Le Conseil des Etats a tranché en faveur d'un compromis que la commission de notre conseil a adopté: les subventions ne sont pas examinées en permanence, mais tous les six ans au moins, comme le prévoit la loi actuelle. De plus, la mise en oeuvre ne se fait plus dans un gros rapport tous les six ans, mais de manière concrète dans les messages ou les projets présentés au Parlement.

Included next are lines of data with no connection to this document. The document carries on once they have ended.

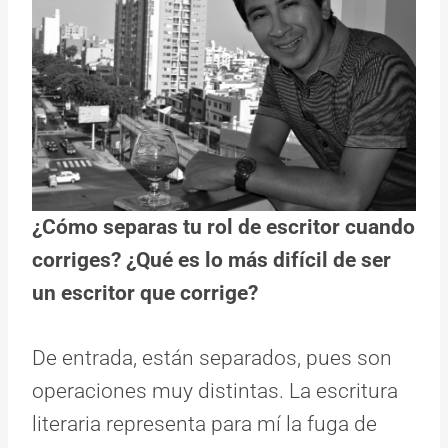
¿Cómo separas tu rol de escritor cuando
corriges? ¿Qué es lo más difícil de ser
un escritor que corrige?
De entrada, están separados, pues son
operaciones muy distintas. La escritura
literaria representa para mí la fuga de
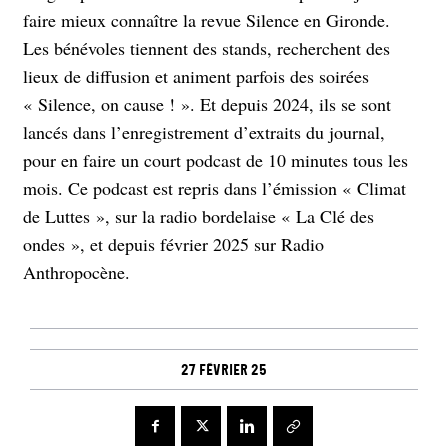
faire mieux connaître la revue Silence en Gironde.
Les bénévoles tiennent des stands, recherchent des
lieux de diffusion et animent parfois des soirées
« Silence, on cause ! ». Et depuis 2024, ils se sont
lancés dans l’enregistrement d’extraits du journal,
pour en faire un court podcast de 10 minutes tous les
mois. Ce podcast est repris dans l’émission « Climat
de Luttes », sur la radio bordelaise « La Clé des
ondes », et depuis février 2025 sur Radio
Anthropocène.
27 février 25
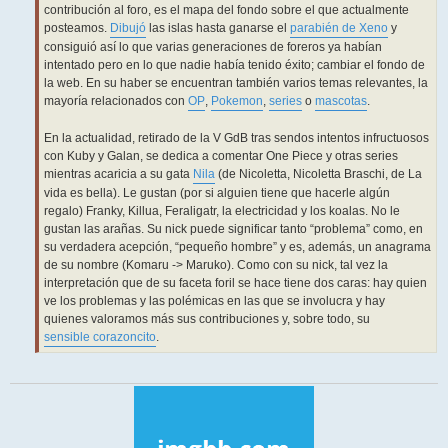
contribución al foro, es el mapa del fondo sobre el que actualmente
posteamos.
Dibujó
las islas hasta ganarse el
parabién de Xeno
y
consiguió así lo que varias generaciones de foreros ya habían
intentado pero en lo que nadie había tenido éxito; cambiar el fondo de
la web. En su haber se encuentran también varios temas relevantes, la
mayoría relacionados con
OP
,
Pokemon
,
series
o
mascotas
.
En la actualidad, retirado de la V GdB tras sendos intentos infructuosos
con Kuby y Galan, se dedica a comentar One Piece y otras series
mientras acaricia a su gata
Nila
(de Nicoletta, Nicoletta Braschi, de La
vida es bella). Le gustan (por si alguien tiene que hacerle algún
regalo) Franky, Killua, Feraligatr, la electricidad y los koalas. No le
gustan las arañas. Su nick puede significar tanto “problema” como, en
su verdadera acepción, “pequeño hombre” y es, además, un anagrama
de su nombre (Komaru -> Maruko). Como con su nick, tal vez la
interpretación que de su faceta foril se hace tiene dos caras: hay quien
ve los problemas y las polémicas en las que se involucra y hay
quienes valoramos más sus contribuciones y, sobre todo, su
sensible corazoncito
.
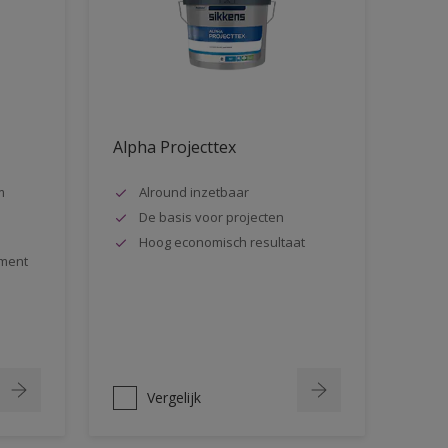
Alpha Projecttex
m
Alround inzetbaar
De basis voor projecten
Hoog economisch resultaat
ment
Vergelijk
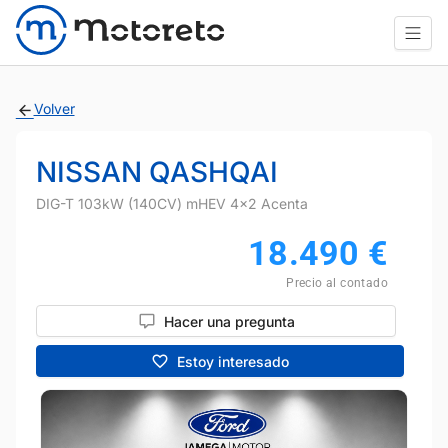
Volver
NISSAN QASHQAI
DIG-T 103kW (140CV) mHEV 4x2 Acenta
18.490
€
Precio al contado
Hacer una pregunta
Estoy interesado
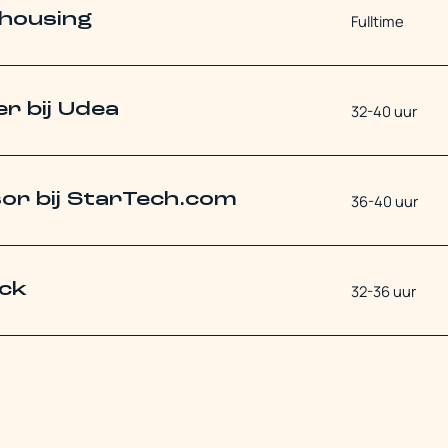
housing
Fulltime
r bij Udea
32-40 uur
or bij StarTech.com
36-40 uur
ack
32-36 uur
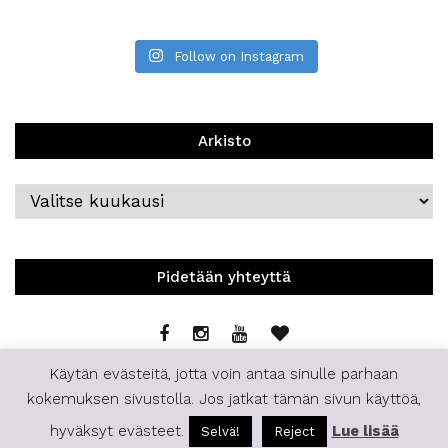
Follow on Instagram
Arkisto
Arkisto
Pidetään yhteyttä
Käytän evästeitä, jotta voin antaa sinulle parhaan
kokemuksen sivustolla. Jos jatkat tämän sivun käyttöä,
hyväksyt evästeet.
Lue lisää
Selvä!
Reject
© 2019 | Staffilife | All Rights Reserved.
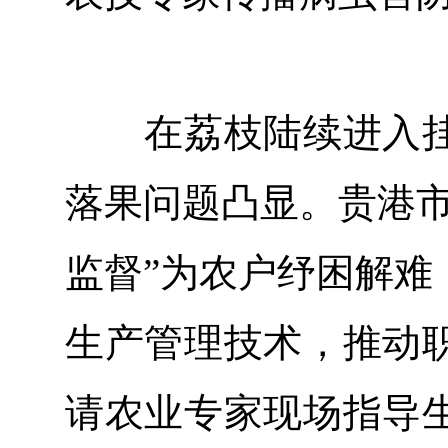
在荔枝陆续进入挂
落果问题凸显。贵港市
监督”为农户纾困解难
生产管理技术，推动
请农业专家现场指导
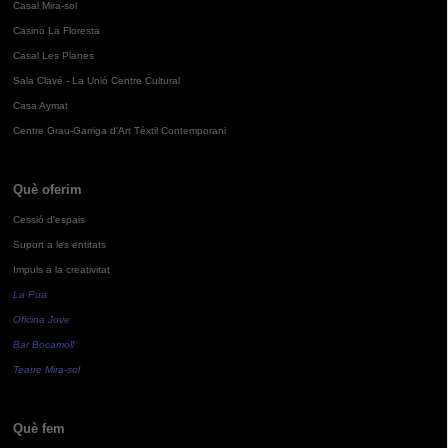
Casal Mira-sol
Casino La Floresta
Casal Les Planes
Sala Clavé - La Unió Centre Cultural
Casa Aymat
Centre Grau-Garriga d'Art Tèxtil Contemporani
Què oferim
Cessió d'espais
Suport a les entitats
Impuls a la creativitat
La Pua
Oficina Jove
Bar Bocamoll
Teatre Mira-sol
Què fem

A l'article 5 de la loi sur les subventions, les nouveaux alinéas 2 et 3 mettent le nouveau système en oeuvre en maintenant le rythme des examens, ce qui devrait calmer la Conférence des directrices et directeurs cantonaux des finances qui, par le biais d'une proposition d'un de nos collègues, avait contesté le nouveau système. Pour augmenter la confiance en permettant au Conseil fédéral d'introduire un nouveau système plus cohérent et plus souple, le Conseil des Etats - suivi par la commission de notre conseil - a décidé de maintenir le droit en vigueur à l'article 5 alinéa 1 et d'adopter l'alinéa 2 selon le projet du Conseil fédéral, en mettant au pluriel le mot "examen" pour souligner qu'il s'agit de plusieurs examens et non d'une seule analyse pêle-mêle tous les six ans.

La commission propose d'accepter ce compromis pour éliminer toutes les divergences et permettre à l'administration de mettre en oeuvre cette réforme, qui devrait moderniser la conduite et la gestion financière de la Confédération. Sans oublier qu'au final, comme l'a dit un conseiller aux Etats, un bon service public ne dépend pas uniquement des règles proposées, mais surtout des êtres humains qui les mettent en oeuvre.